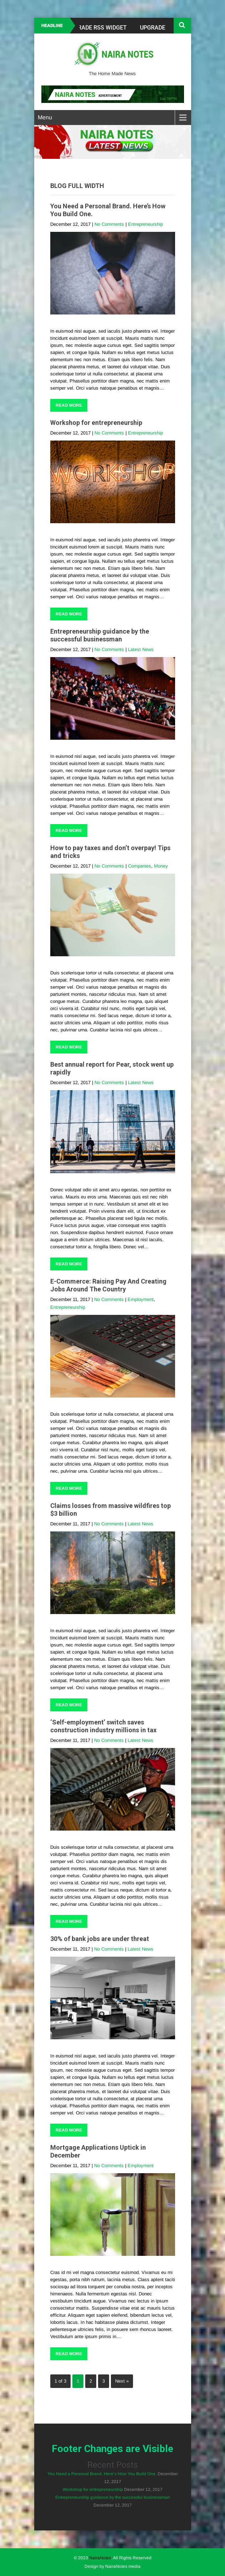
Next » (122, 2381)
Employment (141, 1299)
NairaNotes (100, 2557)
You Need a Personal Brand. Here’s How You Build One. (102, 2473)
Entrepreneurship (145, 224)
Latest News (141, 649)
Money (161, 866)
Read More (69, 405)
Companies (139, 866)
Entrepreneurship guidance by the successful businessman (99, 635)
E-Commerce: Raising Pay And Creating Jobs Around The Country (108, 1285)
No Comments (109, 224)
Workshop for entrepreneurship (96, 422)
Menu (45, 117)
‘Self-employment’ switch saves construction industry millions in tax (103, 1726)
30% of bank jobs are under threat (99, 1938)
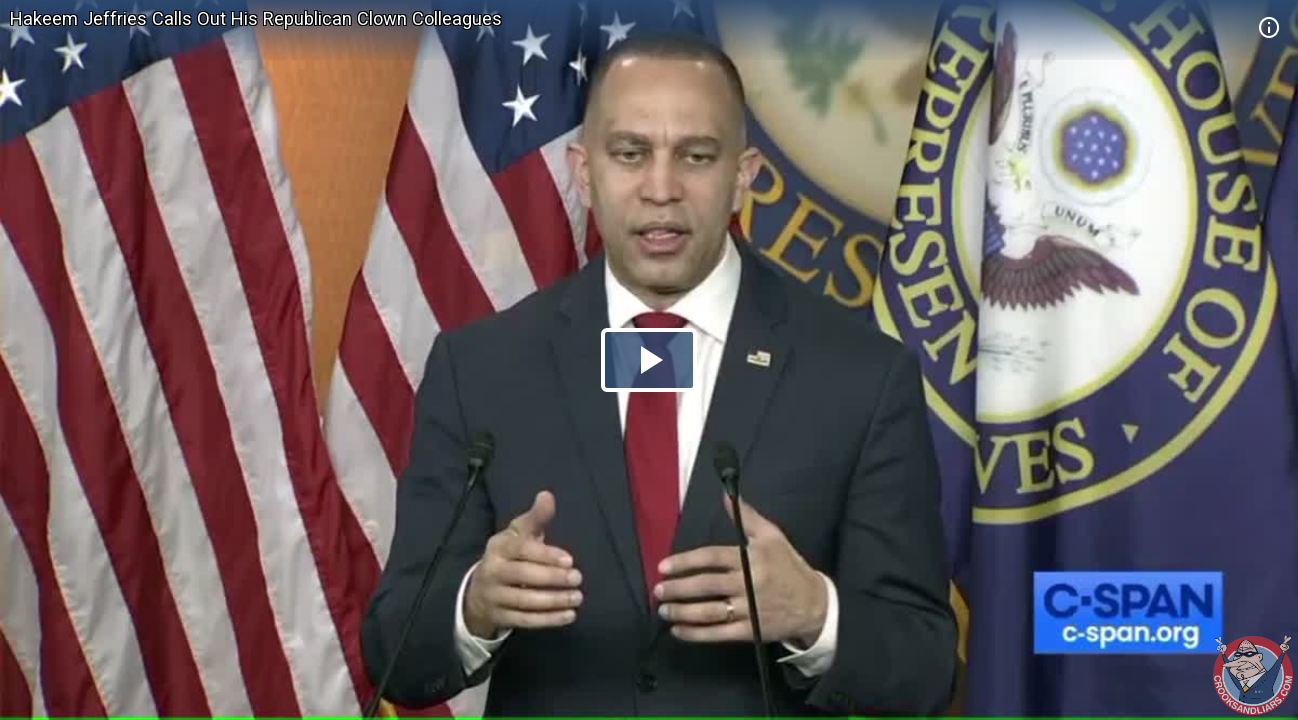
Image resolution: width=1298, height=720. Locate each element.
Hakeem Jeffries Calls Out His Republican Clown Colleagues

----------------------------------------

§ Required work
Output only an exact transcription of the lines above from the one with "Entrepreneurship guidance by" up to and including the one with "tax (103, 1726)".

§ Solution to this problem
Entrepreneurship guidance by the successful businessman (99, 635)
E-Commerce: Raising Pay And Creating Jobs Around The Country (108, 1285)
No Comments (109, 224)
Workshop for entrepreneurship (96, 422)
Menu (45, 117)
‘Self-employment’ switch saves construction industry millions in tax (103, 1726)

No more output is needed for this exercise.